"N.O.R.E. Nore stand for Niggas On the Run Eatin." Followed by a big "What, What" repeated over and over when I was a teen.
Not to age myself or our topic today, let's just say I haven't been a teenager for a while. To give credit where it is due, this brother has carried the torch along the way. To talk about the man, I must talk about his group efforts, as well. Ranging from his rap duo, Capone N Noreaga plus his recent success with instant hit, Drink Champs. Which definitely deserves a shout to rap partner Capone and co-host DJ EFN.
I think back to the debut album, titled N.O.R.E. The moment I hear the chuckle, then he says "The album." I don't know what it meant to everyone else, I almost feel like I know what it meant to him though. The feeling of weight being lifted off your shoulders. Being released from such a mental, physical and spiritual strain. Finally, blessed with the position to use your talent on a major scale.
As I listen to the album this day, it still gives me that battery in my back for inspiration. For someone that was in Queens, you could not go anywhere without hearing "What What, What What, What What, Wh-What" from someone's speakers. You could tell this was the guy from CNN, however his individuality stood out. Though NORE was so Queens, he was a global success. First album went gold, lead him to a rap career of longevity.
Who knew, the kid speaking Q-U language would appeal to so many. That's what I love about rap, it brings people together. At the time, radio friendly had a whole other sound. Most of N.O.R.E. was grimey, with favorites like Hed along with Body In The Trunk. Still, the entire piece is timeless, I even laugh at Animal Thug now. Speaking of thug, he gave the word more appeal. Back then, I didn't call myself one, was content being considered thugged out.

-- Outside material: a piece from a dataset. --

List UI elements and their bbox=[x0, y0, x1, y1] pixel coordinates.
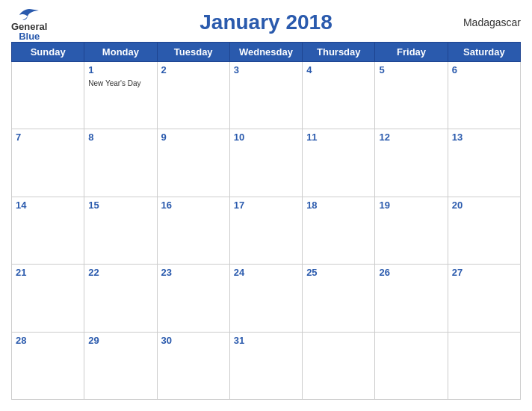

Currently, I'm cool with most heads I came up with, even ones I met along the way. They love Melvin Flynt, Golden Era rappers, love Melvin Flynt. Reluctantly, Noreaga doesn't share those same feelings with his peers. I am sure he enjoyed parts of it, I understand his point of view. It was a period of hardship resurfacing, not the same poverty struggle. This time a more emotional hit, dealing with the passing of his father. The terrible part is, bill collectors and label executives have no concern for grievance. Overall, Slime felt he rushed the album, didn't get what he wanted out of it.
That was a period with no social media or digital magazines. So, if you wanted to know an artist's opinion, you had to wait. Honestly, NORE may not have been willing to explain that sort of thing to random public people. God's favorite thug still had deeply groomed ways of the streets. Spurts of his colorful personality were revealed occasionally. However, totally adjusting to the camera would take time.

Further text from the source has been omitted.